# 라자만



## 82riceballs

Hi all,

One of my friends posted on Facebook a picture of a bundle of grapes on sale at a Japanese department store. Fruits at Japanese department stores can be very expensive. He wrote:

하하하 미쳤다 ㅋㅋ
아무리 백화점이라자만 
청포도 한송이에 지금 환율로 한 8만원 하겠다 하하하하

What is this 라자만? Is it commonly used in spoken Korean? It doesn't seem to be a typo and upon Google searching seems to occur often with 아무리... Is it short for something, e.g. 이라고 하자고만하다??

Thanks in advance!!!


----------



## Kross

It is not hard to hear someone use that in a real-life conversation.

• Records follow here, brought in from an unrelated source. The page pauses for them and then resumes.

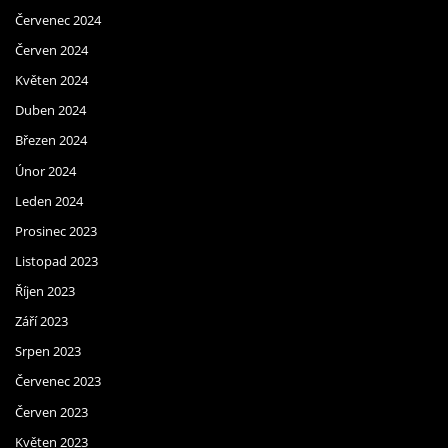
Červenec 2024
Červen 2024
Květen 2024
Duben 2024
Březen 2024
Únor 2024
Leden 2024
Prosinec 2023
Listopad 2023
Říjen 2023
Září 2023
Srpen 2023
Červenec 2023
Červen 2023
Květen 2023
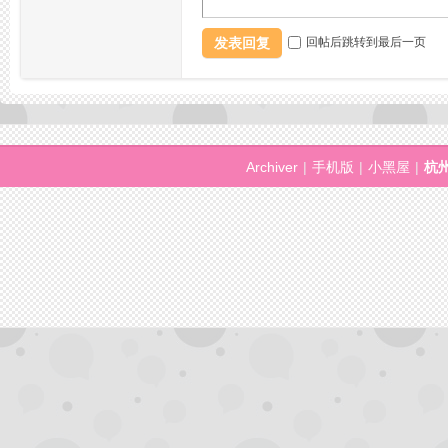
发表回复
回帖后跳转到最后一页
网,
Archiver
|
手机版
|
小黑屋
|
杭
杭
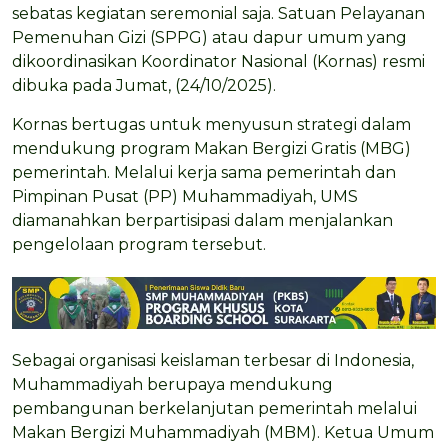
sebatas kegiatan seremonial saja. Satuan Pelayanan
Pemenuhan Gizi (SPPG) atau dapur umum yang
dikoordinasikan Koordinator Nasional (Kornas) resmi
dibuka pada Jumat, (24/10/2025).
Kornas bertugas untuk menyusun strategi dalam
mendukung program Makan Bergizi Gratis (MBG)
pemerintah. Melalui kerja sama pemerintah dan
Pimpinan Pusat (PP) Muhammadiyah, UMS
diamanahkan berpartisipasi dalam menjalankan
pengelolaan program tersebut.
Sebagai organisasi keislaman terbesar di Indonesia,
Muhammadiyah berupaya mendukung
pembangunan berkelanjutan pemerintah melalui
Makan Bergizi Muhammadiyah (MBM). Ketua Umum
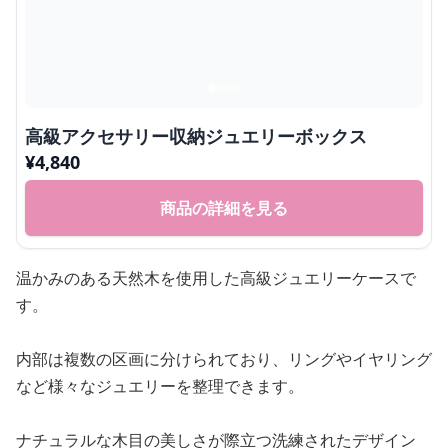
高級アクセサリー収納ジュエリーボックス
¥
4,840
商品の詳細を見る
温かみのある天然木を使用した高級ジュエリーケースで
す。
内部は複数の区画に分けられており、リングやイヤリング
など様々なジュエリーを整理できます。
ナチュラルな木目の美しさが際立つ洗練されたデザイン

The pattern ~라지만 can be used when you want to say that something goes well beyond your understanding. So in the second sentence of your example, your friend wanted to say that he/she already knew that everything in a department store is more expensive than at normal places but this time this place the price of a bundle of grapes is much overcharged like a rip-off. The longer expression can be 아무리 ~ 이라고 하지만. 

For example, 아무리 포도를 백화점에서 판매한다고 하지만, 가격이 터무니 없이 비싸네.


----------



## 82riceballs

Thank you so much!!!!


----------



## yonh

라자만 is a typo of 라지만.


----------